>>41860
I can offer some insights.
- having powerful hardware will improve quality immensely, but you can get a lower form of this up now with smaller models.
- It will have context limit challenges which will need to be overcome with smart uses of tokens and how you store memories, but you can have a functioning thing as you describe, but detailed memories will eat into this heavily. having different ranked memory tiers and clearing lower ones and a mix of other clever ideas can improve all of these issues, at this stage it's just a matter of having a "lower resolution" AI companion, you could probably later update your methods as tech advances, and greater hardware means greater resolution.

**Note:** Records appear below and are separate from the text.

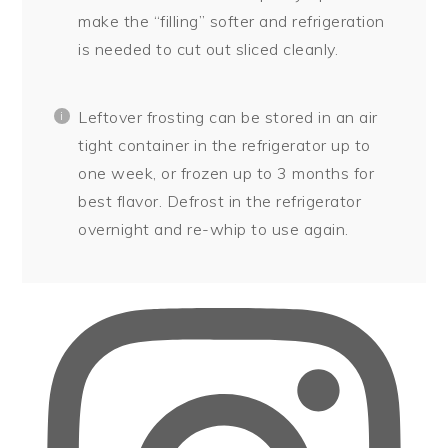
make the “filling” softer and refrigeration
is needed to cut out sliced cleanly.
Leftover frosting can be stored in an air
tight container in the refrigerator up to
one week, or frozen up to 3 months for
best flavor. Defrost in the refrigerator
overnight and re-whip to use again.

- I would suggest using multiple models to parse and make your AI companion smarter and not stuck into the patterns and paths that each models holds close to and deviates towards. to keep it simple, load one model, think for a bit, switch models, think a bit, especially with current limitations I would let a large chunk of time when the companion is by itself computing, to go over it's past and it's token database and refine it and have discussions and debates with itself to self-improve and refine itself.
- I would have these personally as modes which you switch from her active life and talking to you, and her maintenance/sleep mode where she improves her database.
- I will use sillytavern just as the idea vessel here, as I am used to it but I have not done this work myself properly since I'm busy with life.
. . . use something like the memory and world lore books to store memories and events, they can each have a comprehensive recording into essentially "quants" of the lore books, where your chat history is fully recorded as non-quanted, then various levels of condensing and sorting out less important info/tokens, then your companion will think for each task and memory which quant of each lore book is suitable keeping in mind limitations hardware and current state of LLMs.
- basically it will have a large database which it will parse and read through similar to how you will have it load models one at a time to use then switching to another, it will load different sets of the full database at a time to parse it.
- You do the usual things you would expect, writing the personalities, creating the framework of the database, then you just have it use auto-mode similar to how sillytavern has group chats with different personality card as the other character, which is sort of her maintenance/ recursive improvement mode, again, multiple different reasoning/COT models being swapped through will be ideal here specifically.
- Then you just let that be during periods of free time, and you also have her alone/ continues her life mode, which will develop memories and her character and your relationship, and to keep it coherent and immersive, I would make it follow natural time and not try to have it just create events that happened while you were gone as a task itself. The maintenance mode will be crucial here to sort and make her life events both logical and coherent as well as cutting away waste tokens, building those lore books, etc. the model changing is crucial also as even with settings and repetition penalties models slowly converge into themselves without manual maintenance that can be automated with multiple models and the mode I discussed earlier.
Most of my knowledge I have is more on how you can do it abstractly, I would just vibecode and let LLMs walk you through setting it up when you get stuck.
You can do all of this with smaller models and everything, but the "resolution" of your companion will be smaller, and will take longer for maintenance, and in active conversation mode I would pick your favorite model(s) and just use one as you speak to her, all of the data she needs for the conversation will be prepped as her "mental state" before from maintenance and from lore books which will fetch relevant data as you speak.
The specific models I am still a newfag on, no recommendations that are any better than on this forum or halfchans /g/.
Ai and LLMs run well on linux though, best of luck.